No picture should appear in the copy. Transcribe exactly, and only, the lines from the one with "0 286 214 10 66" through the last line of the data below.
──────── Data supplied ────────
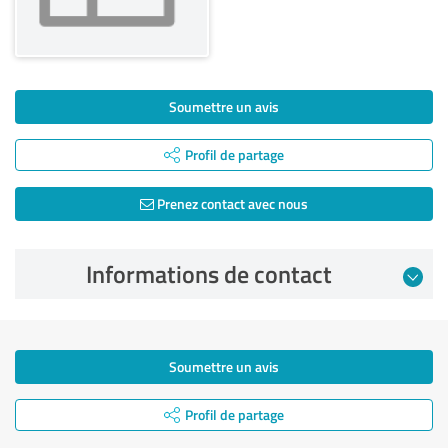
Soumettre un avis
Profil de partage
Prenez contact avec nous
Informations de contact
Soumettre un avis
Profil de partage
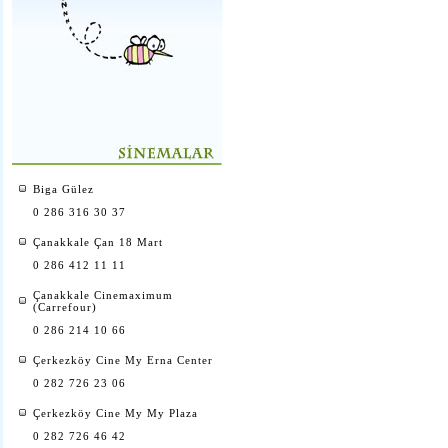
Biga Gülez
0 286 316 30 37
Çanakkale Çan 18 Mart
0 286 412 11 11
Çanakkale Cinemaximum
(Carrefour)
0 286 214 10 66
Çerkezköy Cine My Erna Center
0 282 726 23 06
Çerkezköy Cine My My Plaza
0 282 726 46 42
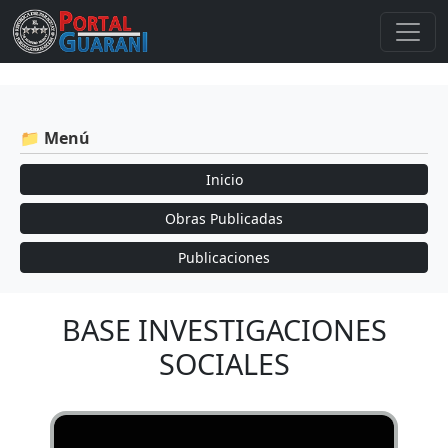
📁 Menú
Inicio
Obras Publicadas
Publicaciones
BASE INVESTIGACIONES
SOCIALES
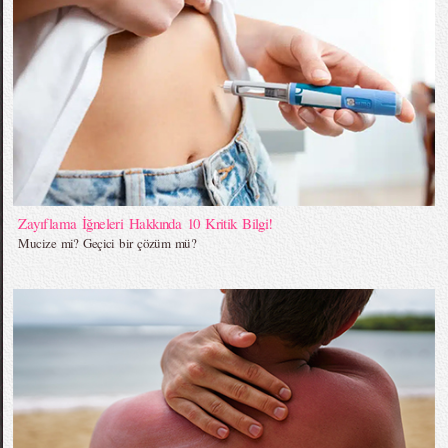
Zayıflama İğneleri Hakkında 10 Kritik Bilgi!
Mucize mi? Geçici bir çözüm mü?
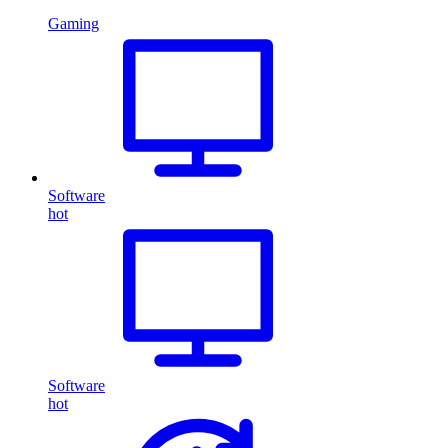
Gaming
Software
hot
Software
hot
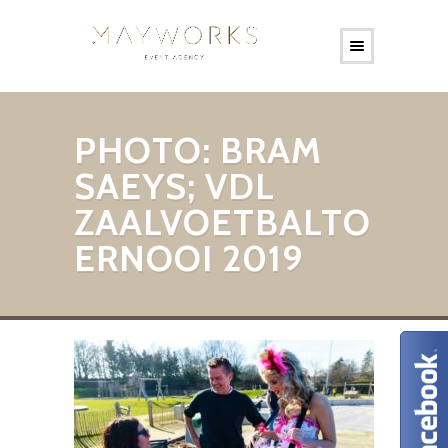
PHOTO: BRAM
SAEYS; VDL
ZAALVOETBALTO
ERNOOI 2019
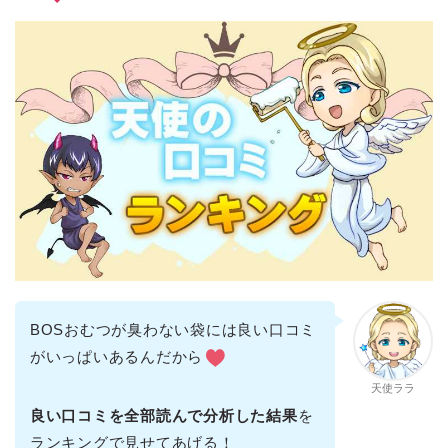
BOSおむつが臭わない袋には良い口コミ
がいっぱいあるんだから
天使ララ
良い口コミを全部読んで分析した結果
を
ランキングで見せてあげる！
────────
▶ **Expected output**
0 286 214 10 66
Çerkezköy Cine My Erna Center
0 282 726 23 06
Çerkezköy Cine My My Plaza
0 282 726 46 42
📁 Menú
Inicio
Obras Publicadas
Publicaciones
BASE INVESTIGACIONES
SOCIALES
Zayıflama İğneleri Hakkında 10 Kritik Bilgi!
Mucize mi? Geçici bir çözüm mü?
Gaming
Software
hot
Software
hot
PHOTO: BRAM
SAEYS; VDL
ZAALVOETBALTO
ERNOOI 2019
BOSおむつが臭わない袋には良い口コミ
がいっぱいあるんだから
天使ララ
良い口コミを全部読んで分析した結果
を
ランキングで見せてあげる！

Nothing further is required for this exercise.